La Estrella de Panamá
Panamá,25º

23 de Oct de 2019

Cultura

Honor en venta

Si una compañía te regala algo es porque algo busca

Permítanme hoy empezar contándoles una historia, hace unos años dicté un curso de ética empresarial para un curso de postgrado en una universidad del patio. Allí me di cuenta de la absoluta falta de criterio ético que tiene la gente en este país, y no se salvan siquiera aquellos que tienen estudios, esto es una debacle general. Una de las alumnas, periodista, trabajando en un medio de la localidad, saltó como un resorte cuando puse como ejemplo de buenas prácticas de ética empresarial, las que tienen muchos medios extranjeros que prohíben a sus trabajadores recibir ‘regalos'. Esta norma que puede variar, algunos aceptan los regalos que no superen determinada cantidad de dinero, por ejemplo, un USB o una pluma promocionales, otros no permiten ni siquiera eso. En fin, la cosa fue que cuando yo explicaba esto, ella saltó como un resorte y dijo que a ella y a sus compañeros la ¡Primera Dama! siempre les mandaba un regalo por el día del periodista, un perfume caro, una cartera, y que eso no era porque quisiera comprarlos. La miré con conmiseración y le pregunté que a ver por qué creía ella que a los anestesiólogos en su día, por poner un ejemplo, no les mandaba ningún regalo. Obviamente, se quedó sin argumentos, tartamudeó, se puso roja, e indignada repostó que ‘no era lo mismo'. Exacto, queridos míos, no es lo mismo, porque a nadie le interesa sobornar a un anestesiólogo. Pero a los políticos sí les interesa congraciarse con los periodistas.
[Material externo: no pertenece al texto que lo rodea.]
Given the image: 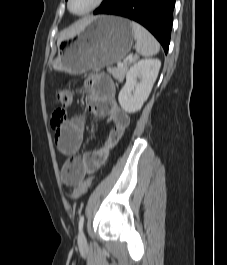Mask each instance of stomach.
<instances>
[{"mask_svg":"<svg viewBox=\"0 0 227 265\" xmlns=\"http://www.w3.org/2000/svg\"><path fill=\"white\" fill-rule=\"evenodd\" d=\"M133 39V28L127 19L98 16L76 37L58 45V55L49 66L72 75L101 69L122 60L131 50Z\"/></svg>","mask_w":227,"mask_h":265,"instance_id":"1","label":"stomach"}]
</instances>
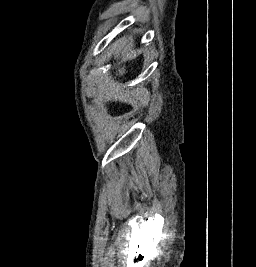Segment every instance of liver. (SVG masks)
I'll use <instances>...</instances> for the list:
<instances>
[{"mask_svg": "<svg viewBox=\"0 0 256 267\" xmlns=\"http://www.w3.org/2000/svg\"><path fill=\"white\" fill-rule=\"evenodd\" d=\"M122 54H123V52H122ZM117 72H119V74H116V76H123V74H125L124 68H121V70H117Z\"/></svg>", "mask_w": 256, "mask_h": 267, "instance_id": "6515ba94", "label": "liver"}]
</instances>
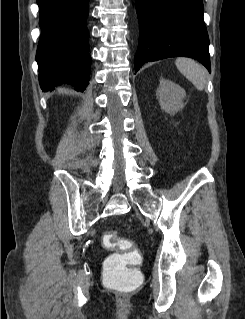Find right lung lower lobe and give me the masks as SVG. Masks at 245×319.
<instances>
[{
	"label": "right lung lower lobe",
	"instance_id": "right-lung-lower-lobe-1",
	"mask_svg": "<svg viewBox=\"0 0 245 319\" xmlns=\"http://www.w3.org/2000/svg\"><path fill=\"white\" fill-rule=\"evenodd\" d=\"M89 0H37L42 30L36 61L43 91L62 83L83 91L89 82L91 57L86 27Z\"/></svg>",
	"mask_w": 245,
	"mask_h": 319
}]
</instances>
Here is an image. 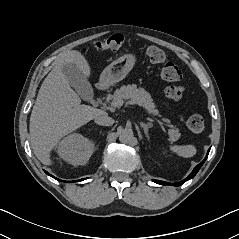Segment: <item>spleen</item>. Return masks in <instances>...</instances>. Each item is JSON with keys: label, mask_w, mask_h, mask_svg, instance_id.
Segmentation results:
<instances>
[{"label": "spleen", "mask_w": 239, "mask_h": 239, "mask_svg": "<svg viewBox=\"0 0 239 239\" xmlns=\"http://www.w3.org/2000/svg\"><path fill=\"white\" fill-rule=\"evenodd\" d=\"M169 149L170 151L178 154L179 156L186 158L194 156L197 152L196 147L194 145H170Z\"/></svg>", "instance_id": "spleen-1"}]
</instances>
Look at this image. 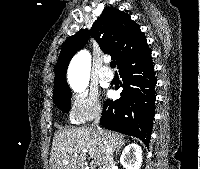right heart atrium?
Segmentation results:
<instances>
[{
	"label": "right heart atrium",
	"mask_w": 200,
	"mask_h": 169,
	"mask_svg": "<svg viewBox=\"0 0 200 169\" xmlns=\"http://www.w3.org/2000/svg\"><path fill=\"white\" fill-rule=\"evenodd\" d=\"M101 112L102 104L97 93L82 91L71 97L68 117L72 124H84L97 118Z\"/></svg>",
	"instance_id": "d8ad5b80"
}]
</instances>
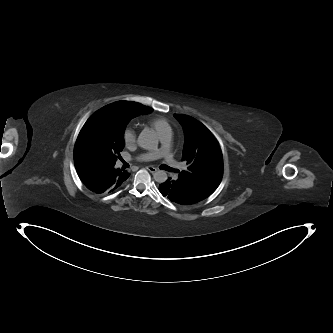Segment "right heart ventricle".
I'll use <instances>...</instances> for the list:
<instances>
[{"label":"right heart ventricle","instance_id":"1","mask_svg":"<svg viewBox=\"0 0 333 333\" xmlns=\"http://www.w3.org/2000/svg\"><path fill=\"white\" fill-rule=\"evenodd\" d=\"M149 124L157 131L159 136L171 131L168 122L163 118H152L149 120Z\"/></svg>","mask_w":333,"mask_h":333}]
</instances>
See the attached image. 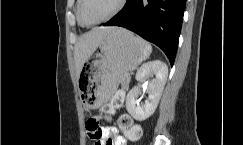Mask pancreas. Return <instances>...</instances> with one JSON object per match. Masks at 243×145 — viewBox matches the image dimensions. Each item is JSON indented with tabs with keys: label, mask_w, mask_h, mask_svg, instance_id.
I'll list each match as a JSON object with an SVG mask.
<instances>
[{
	"label": "pancreas",
	"mask_w": 243,
	"mask_h": 145,
	"mask_svg": "<svg viewBox=\"0 0 243 145\" xmlns=\"http://www.w3.org/2000/svg\"><path fill=\"white\" fill-rule=\"evenodd\" d=\"M130 77L128 74H123L122 77L120 78V83L122 87H126L129 84Z\"/></svg>",
	"instance_id": "pancreas-1"
}]
</instances>
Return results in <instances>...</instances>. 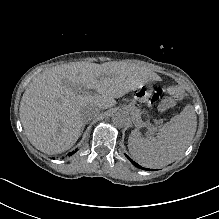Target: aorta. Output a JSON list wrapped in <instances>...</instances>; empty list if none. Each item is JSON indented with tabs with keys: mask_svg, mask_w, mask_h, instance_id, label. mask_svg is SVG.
Listing matches in <instances>:
<instances>
[{
	"mask_svg": "<svg viewBox=\"0 0 219 219\" xmlns=\"http://www.w3.org/2000/svg\"><path fill=\"white\" fill-rule=\"evenodd\" d=\"M111 118L113 123L120 128L128 127L130 122L127 113L121 109H114Z\"/></svg>",
	"mask_w": 219,
	"mask_h": 219,
	"instance_id": "aorta-1",
	"label": "aorta"
}]
</instances>
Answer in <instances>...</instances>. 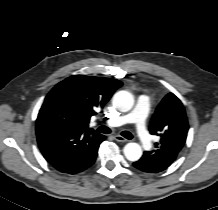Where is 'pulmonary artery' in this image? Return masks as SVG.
Instances as JSON below:
<instances>
[{
	"mask_svg": "<svg viewBox=\"0 0 218 210\" xmlns=\"http://www.w3.org/2000/svg\"><path fill=\"white\" fill-rule=\"evenodd\" d=\"M151 105L149 96L143 95L139 98L134 111L129 114L121 115L116 118L109 119L108 125L112 127L122 126L128 123H135L137 136L145 149H150L152 146L150 135L148 134L145 121Z\"/></svg>",
	"mask_w": 218,
	"mask_h": 210,
	"instance_id": "obj_1",
	"label": "pulmonary artery"
}]
</instances>
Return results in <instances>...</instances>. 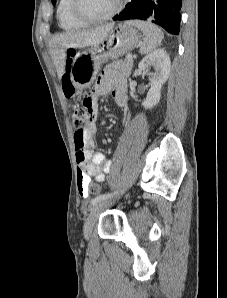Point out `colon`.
<instances>
[{"label":"colon","instance_id":"colon-1","mask_svg":"<svg viewBox=\"0 0 227 298\" xmlns=\"http://www.w3.org/2000/svg\"><path fill=\"white\" fill-rule=\"evenodd\" d=\"M63 89L67 96H73L75 93V88L69 76H64L63 78ZM84 104H93V103H81L75 105L72 112V122L76 129L75 131V149L77 157L81 160L84 159V150H85V139L84 131L89 126L90 118L95 117V115H88L85 109L83 108ZM78 178H85V173H78ZM83 191L88 194L96 195L100 192V187L96 184H87L81 187Z\"/></svg>","mask_w":227,"mask_h":298}]
</instances>
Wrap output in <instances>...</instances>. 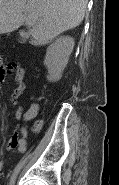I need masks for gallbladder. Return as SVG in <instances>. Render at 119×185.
Segmentation results:
<instances>
[{
	"mask_svg": "<svg viewBox=\"0 0 119 185\" xmlns=\"http://www.w3.org/2000/svg\"><path fill=\"white\" fill-rule=\"evenodd\" d=\"M20 36L23 41H26L29 37V34L26 31H20Z\"/></svg>",
	"mask_w": 119,
	"mask_h": 185,
	"instance_id": "bac80fb5",
	"label": "gallbladder"
}]
</instances>
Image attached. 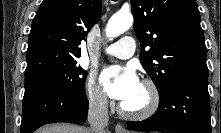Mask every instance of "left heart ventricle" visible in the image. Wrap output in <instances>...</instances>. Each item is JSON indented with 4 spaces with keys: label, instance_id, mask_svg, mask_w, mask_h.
Masks as SVG:
<instances>
[{
    "label": "left heart ventricle",
    "instance_id": "left-heart-ventricle-1",
    "mask_svg": "<svg viewBox=\"0 0 221 133\" xmlns=\"http://www.w3.org/2000/svg\"><path fill=\"white\" fill-rule=\"evenodd\" d=\"M147 99H148L147 91L141 85L136 95L128 102H125L124 106L131 110L140 109L147 103Z\"/></svg>",
    "mask_w": 221,
    "mask_h": 133
}]
</instances>
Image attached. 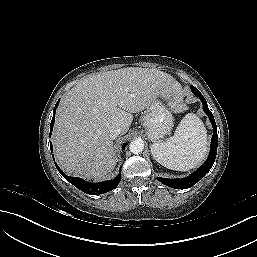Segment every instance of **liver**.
Wrapping results in <instances>:
<instances>
[{
	"mask_svg": "<svg viewBox=\"0 0 257 257\" xmlns=\"http://www.w3.org/2000/svg\"><path fill=\"white\" fill-rule=\"evenodd\" d=\"M178 88L175 79L157 69L127 67L91 75L61 101L52 134L55 157L68 174L99 180L116 166L111 131L125 134L133 114L153 98ZM175 112L181 107L171 104Z\"/></svg>",
	"mask_w": 257,
	"mask_h": 257,
	"instance_id": "6515ba94",
	"label": "liver"
}]
</instances>
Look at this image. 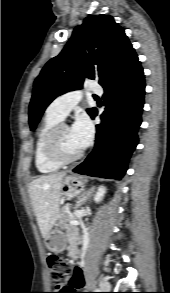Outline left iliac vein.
<instances>
[{
    "label": "left iliac vein",
    "mask_w": 170,
    "mask_h": 293,
    "mask_svg": "<svg viewBox=\"0 0 170 293\" xmlns=\"http://www.w3.org/2000/svg\"><path fill=\"white\" fill-rule=\"evenodd\" d=\"M102 286H104L106 288V290H110V283L108 281H102L100 283Z\"/></svg>",
    "instance_id": "left-iliac-vein-1"
}]
</instances>
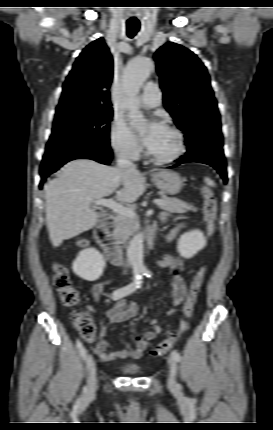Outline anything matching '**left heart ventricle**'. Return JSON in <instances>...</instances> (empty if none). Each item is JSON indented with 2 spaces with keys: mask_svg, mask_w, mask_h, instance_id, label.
<instances>
[{
  "mask_svg": "<svg viewBox=\"0 0 273 430\" xmlns=\"http://www.w3.org/2000/svg\"><path fill=\"white\" fill-rule=\"evenodd\" d=\"M176 146L177 140L175 135L164 128L155 146L150 149V152L157 157H167L175 152Z\"/></svg>",
  "mask_w": 273,
  "mask_h": 430,
  "instance_id": "1",
  "label": "left heart ventricle"
}]
</instances>
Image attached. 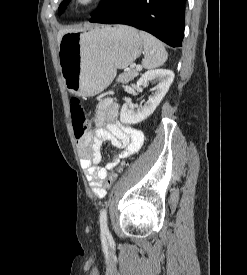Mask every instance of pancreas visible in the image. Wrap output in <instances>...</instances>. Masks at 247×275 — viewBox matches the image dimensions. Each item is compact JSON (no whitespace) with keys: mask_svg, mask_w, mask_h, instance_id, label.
Wrapping results in <instances>:
<instances>
[{"mask_svg":"<svg viewBox=\"0 0 247 275\" xmlns=\"http://www.w3.org/2000/svg\"><path fill=\"white\" fill-rule=\"evenodd\" d=\"M137 76H138L137 71L129 70L127 72L120 74L117 78V82H121V83L125 84V83H128L129 81H132Z\"/></svg>","mask_w":247,"mask_h":275,"instance_id":"obj_1","label":"pancreas"}]
</instances>
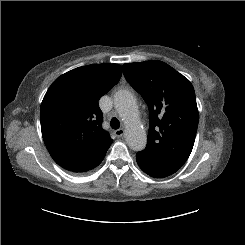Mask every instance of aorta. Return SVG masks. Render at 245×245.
<instances>
[{
  "instance_id": "aorta-1",
  "label": "aorta",
  "mask_w": 245,
  "mask_h": 245,
  "mask_svg": "<svg viewBox=\"0 0 245 245\" xmlns=\"http://www.w3.org/2000/svg\"><path fill=\"white\" fill-rule=\"evenodd\" d=\"M115 108L126 128V142L135 150H143L147 143V135L140 123L139 112L134 95L127 90H120L114 96Z\"/></svg>"
}]
</instances>
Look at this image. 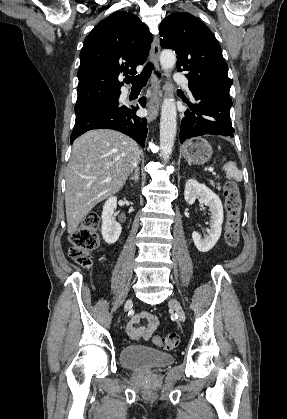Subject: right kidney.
Listing matches in <instances>:
<instances>
[{"instance_id":"right-kidney-1","label":"right kidney","mask_w":287,"mask_h":419,"mask_svg":"<svg viewBox=\"0 0 287 419\" xmlns=\"http://www.w3.org/2000/svg\"><path fill=\"white\" fill-rule=\"evenodd\" d=\"M117 208V198L110 197L103 206L101 233L108 244H114L122 231L121 225L115 220L113 214Z\"/></svg>"}]
</instances>
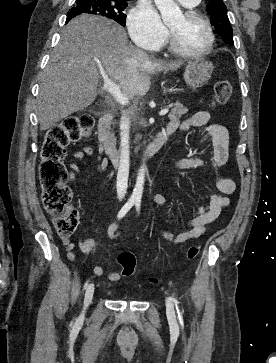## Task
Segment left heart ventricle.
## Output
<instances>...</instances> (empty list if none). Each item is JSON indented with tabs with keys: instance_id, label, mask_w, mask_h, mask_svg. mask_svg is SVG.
Listing matches in <instances>:
<instances>
[{
	"instance_id": "b2bd125f",
	"label": "left heart ventricle",
	"mask_w": 276,
	"mask_h": 363,
	"mask_svg": "<svg viewBox=\"0 0 276 363\" xmlns=\"http://www.w3.org/2000/svg\"><path fill=\"white\" fill-rule=\"evenodd\" d=\"M179 44L192 52L202 51L208 44V34L203 22L188 20L184 15L169 25Z\"/></svg>"
}]
</instances>
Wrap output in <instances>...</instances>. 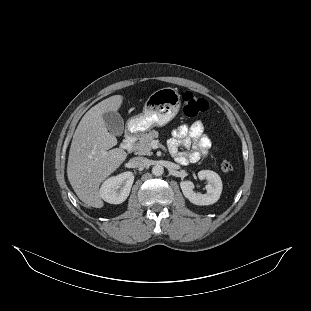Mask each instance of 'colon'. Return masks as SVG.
Here are the masks:
<instances>
[{
    "mask_svg": "<svg viewBox=\"0 0 311 311\" xmlns=\"http://www.w3.org/2000/svg\"><path fill=\"white\" fill-rule=\"evenodd\" d=\"M182 108L187 117H195L208 108L207 101L192 92H185L182 96ZM234 168L233 163L230 160H223L221 163V169L224 172L232 171Z\"/></svg>",
    "mask_w": 311,
    "mask_h": 311,
    "instance_id": "colon-1",
    "label": "colon"
}]
</instances>
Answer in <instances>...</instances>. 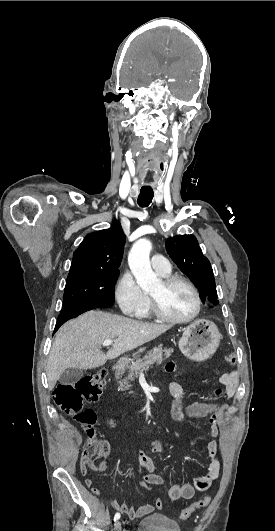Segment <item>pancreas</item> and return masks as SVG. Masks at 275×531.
Returning a JSON list of instances; mask_svg holds the SVG:
<instances>
[{"instance_id":"cf45deb5","label":"pancreas","mask_w":275,"mask_h":531,"mask_svg":"<svg viewBox=\"0 0 275 531\" xmlns=\"http://www.w3.org/2000/svg\"><path fill=\"white\" fill-rule=\"evenodd\" d=\"M172 353H174V349H166L163 345H158V347H154L153 351H149L147 355H144L143 359H137V361L131 363V365H126L123 359H120L116 365L117 371H115V379H120V387H122V391H128V383L134 381L135 377H138L139 371H149L154 363L161 365L162 361L169 359ZM126 369H128V375L127 377H124ZM130 393H133V391H130Z\"/></svg>"}]
</instances>
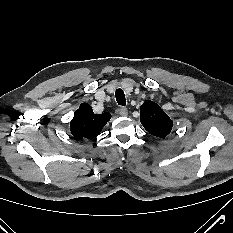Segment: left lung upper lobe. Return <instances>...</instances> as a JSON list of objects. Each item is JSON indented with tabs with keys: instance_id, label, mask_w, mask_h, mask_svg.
I'll return each instance as SVG.
<instances>
[{
	"instance_id": "left-lung-upper-lobe-1",
	"label": "left lung upper lobe",
	"mask_w": 233,
	"mask_h": 233,
	"mask_svg": "<svg viewBox=\"0 0 233 233\" xmlns=\"http://www.w3.org/2000/svg\"><path fill=\"white\" fill-rule=\"evenodd\" d=\"M140 121L143 127L153 136L166 137L173 127V121L161 107L147 100L140 107Z\"/></svg>"
}]
</instances>
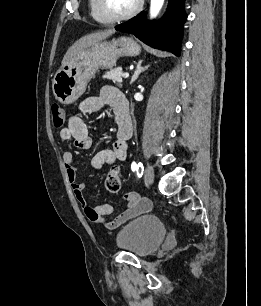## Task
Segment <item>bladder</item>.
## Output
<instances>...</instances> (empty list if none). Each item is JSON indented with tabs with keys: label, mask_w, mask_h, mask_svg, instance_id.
I'll use <instances>...</instances> for the list:
<instances>
[{
	"label": "bladder",
	"mask_w": 261,
	"mask_h": 306,
	"mask_svg": "<svg viewBox=\"0 0 261 306\" xmlns=\"http://www.w3.org/2000/svg\"><path fill=\"white\" fill-rule=\"evenodd\" d=\"M164 223L154 215L139 216L125 224L116 235V246L138 257L155 252L166 236Z\"/></svg>",
	"instance_id": "bladder-1"
}]
</instances>
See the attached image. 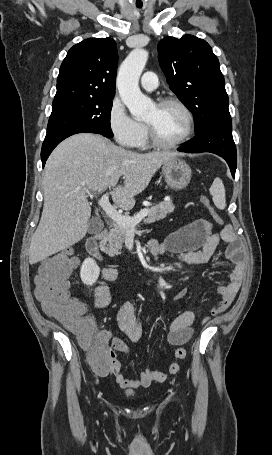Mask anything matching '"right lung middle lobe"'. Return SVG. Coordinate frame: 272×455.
Segmentation results:
<instances>
[{"instance_id": "1", "label": "right lung middle lobe", "mask_w": 272, "mask_h": 455, "mask_svg": "<svg viewBox=\"0 0 272 455\" xmlns=\"http://www.w3.org/2000/svg\"><path fill=\"white\" fill-rule=\"evenodd\" d=\"M113 97L69 98L53 101L47 134L87 128L111 138L110 114Z\"/></svg>"}]
</instances>
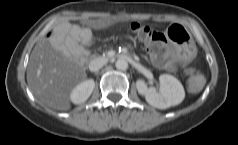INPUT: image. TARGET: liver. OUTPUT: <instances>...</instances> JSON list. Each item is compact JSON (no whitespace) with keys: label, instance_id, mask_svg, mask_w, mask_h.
<instances>
[{"label":"liver","instance_id":"liver-1","mask_svg":"<svg viewBox=\"0 0 238 145\" xmlns=\"http://www.w3.org/2000/svg\"><path fill=\"white\" fill-rule=\"evenodd\" d=\"M128 14H105L99 19L84 20L87 28L63 22L57 25L53 34L42 38L34 47L27 66V82L32 93L45 105L66 111L71 107V90L86 78L87 59L68 42L70 37L91 33L116 23L129 21Z\"/></svg>","mask_w":238,"mask_h":145}]
</instances>
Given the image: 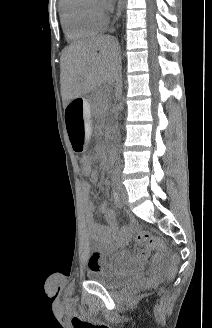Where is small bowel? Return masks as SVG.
Returning <instances> with one entry per match:
<instances>
[{
	"label": "small bowel",
	"mask_w": 212,
	"mask_h": 328,
	"mask_svg": "<svg viewBox=\"0 0 212 328\" xmlns=\"http://www.w3.org/2000/svg\"><path fill=\"white\" fill-rule=\"evenodd\" d=\"M82 175L90 178L93 183L98 182L99 174L97 171L90 170L86 172L81 170ZM82 198L85 204L86 225L90 235L100 242L101 249L107 254H113L111 262L103 264L102 260L97 265H90L91 270L109 269L117 272H129L140 268L147 260L149 249L139 246L133 253H115L116 250L128 239L132 238L134 224L124 226L122 229L116 224L117 214L105 203L96 205L90 200L91 185L84 181L81 184ZM116 203L118 198L114 194ZM100 213L107 222V225H101L94 219V215Z\"/></svg>",
	"instance_id": "1"
}]
</instances>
Hace unos días, hice un experimento sociológico, me ofrecí en mi cuenta de Twitter (@aullidodeloba) a dictar charlas o seminarios acerca de buenas prácticas éticas en las empresas, ¿adivinen cuantas respuestas tuve? ¡Eso! ¡Acertaron! Ninguna. Y fue ninguna porque a nadie le interesa, sí, quejarnos nos quejamos, pero la ética es algo que deben tener los demás, nosotros… bueno, lo nuestro es otra cosa, en nosotros mismos solemos tener la mano un poquito más laxa. ¿No? Porque está muy bien que los demás sean honrados y cumplan las leyes, pero porque yo me cuele en la fila no se va a caer el mundo, porque yo vaya unos cuantos kilómetros por el hombro nadie se va a morir. Que está bien el culantro, pero no tanto, que queremos los derechos sin los deberes. Si otros lo hacen ¿porqué yo no? ¡Qué huevo! Mejor que empiecen los otros a portarse bien y ya luego yo veo, si eso...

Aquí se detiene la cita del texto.